Certificates and trust/trustee should be released correctly
when creating bay is failed.
This fixes it.

Change-Id: Ic784a57ef751526123898f00447ebe8fac650d3e
Closes-Bug: #1560308
---
 magnum/common/exception.py                         |   8 ++
 magnum/conductor/handlers/bay_conductor.py         |  10 +-
 magnum/conductor/handlers/common/cert_manager.py   |  26 ++++--
 magnum/conductor/handlers/common/trust_manager.py  |  27 ++++--
 .../conductor/handlers/common/test_cert_manager.py |  11 +++
 .../handlers/common/test_trust_manager.py          |  11 +++
 .../unit/conductor/handlers/test_bay_conductor.py  | 104 ++++++++++++++++-----
 7 files changed, 152 insertions(+), 45 deletions(-)
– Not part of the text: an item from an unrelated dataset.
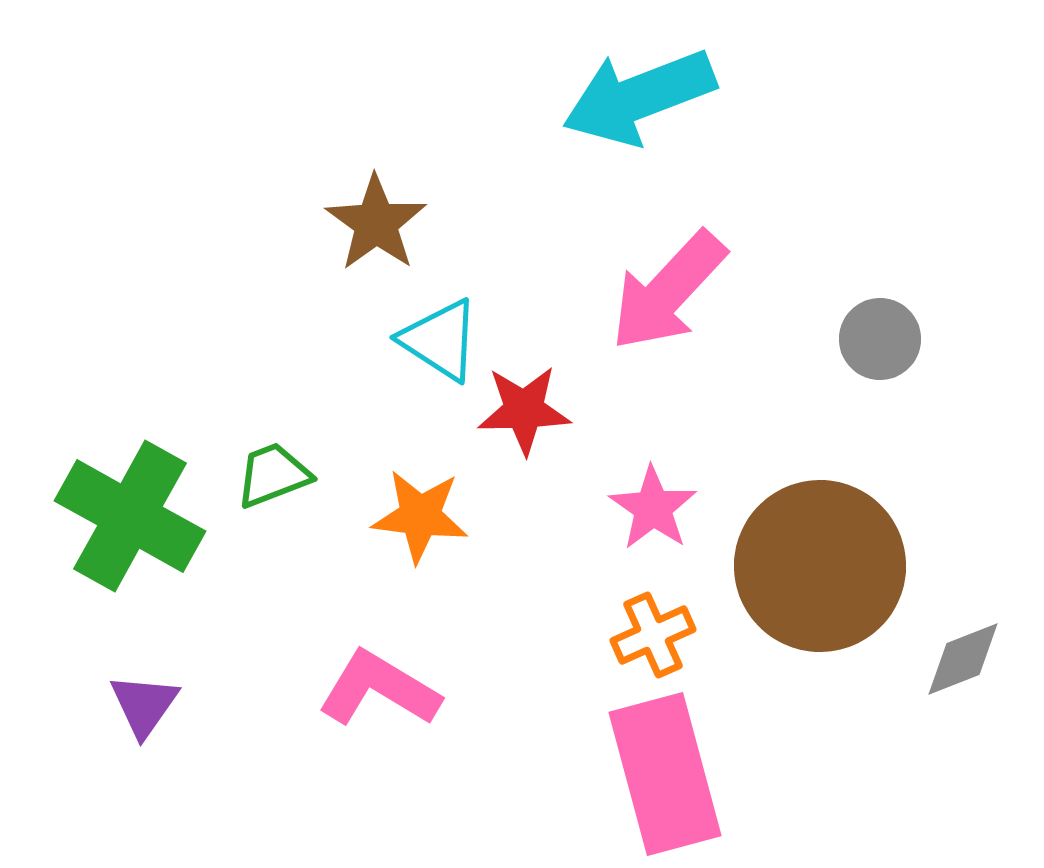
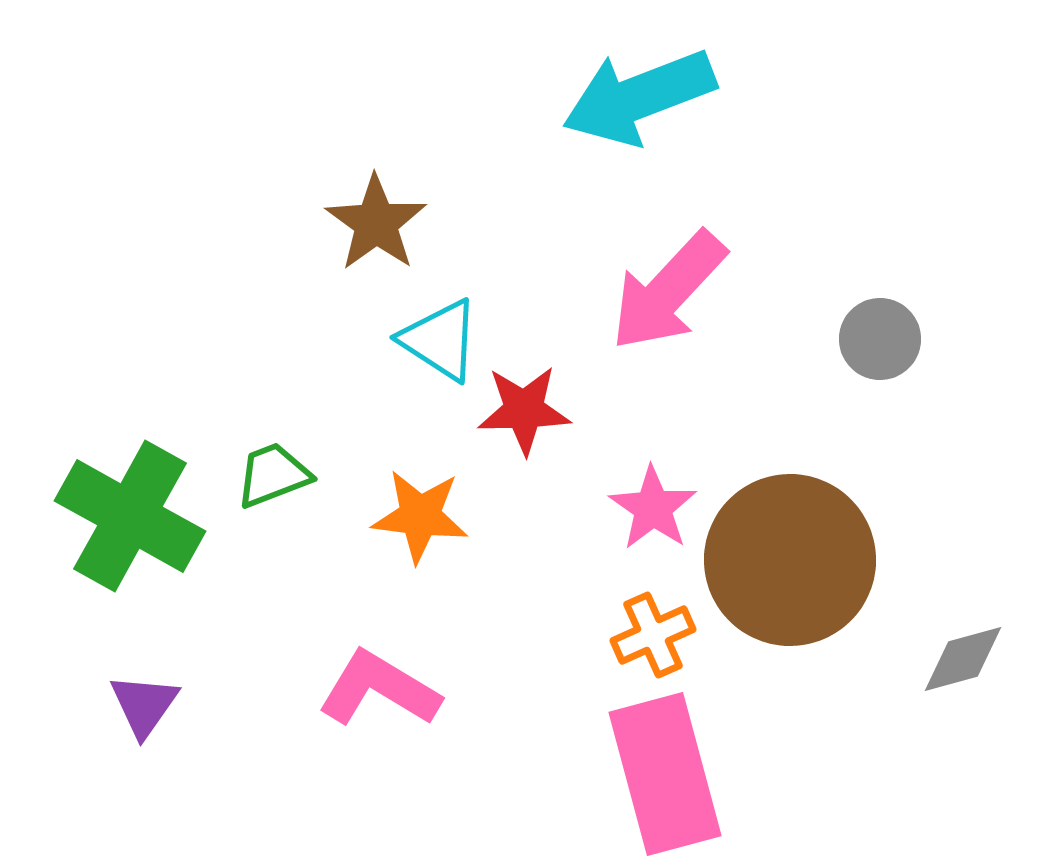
brown circle: moved 30 px left, 6 px up
gray diamond: rotated 6 degrees clockwise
diff --git a/magnum/common/exception.py b/magnum/common/exception.py
index 9f06fe4..c807eea 100644
--- a/magnum/common/exception.py
+++ b/magnum/common/exception.py
@@ -569,3 +569,11 @@ class QuotaAlreadyExists(Conflict):
 
 class RegionsListFailed(MagnumException):
     message = _("Failed to list regions.")
+
+
+class TrusteeOrTrustToBayFailed(MagnumException):
+    message = _("Failed to create trustee or trust for Bay: %(bay_uuid)s")
+
+
+class CertificatesToBayFailed(MagnumException):
+    message = _("Failed to create certificates for Bay: %(bay_uuid)s")
diff --git a/magnum/conductor/handlers/bay_conductor.py b/magnum/conductor/handlers/bay_conductor.py
index 6a51802..9164aa7 100644
--- a/magnum/conductor/handlers/bay_conductor.py
+++ b/magnum/conductor/handlers/bay_conductor.py
@@ -132,12 +132,14 @@ class Handler(object):
             cert_manager.generate_certificates_to_bay(bay)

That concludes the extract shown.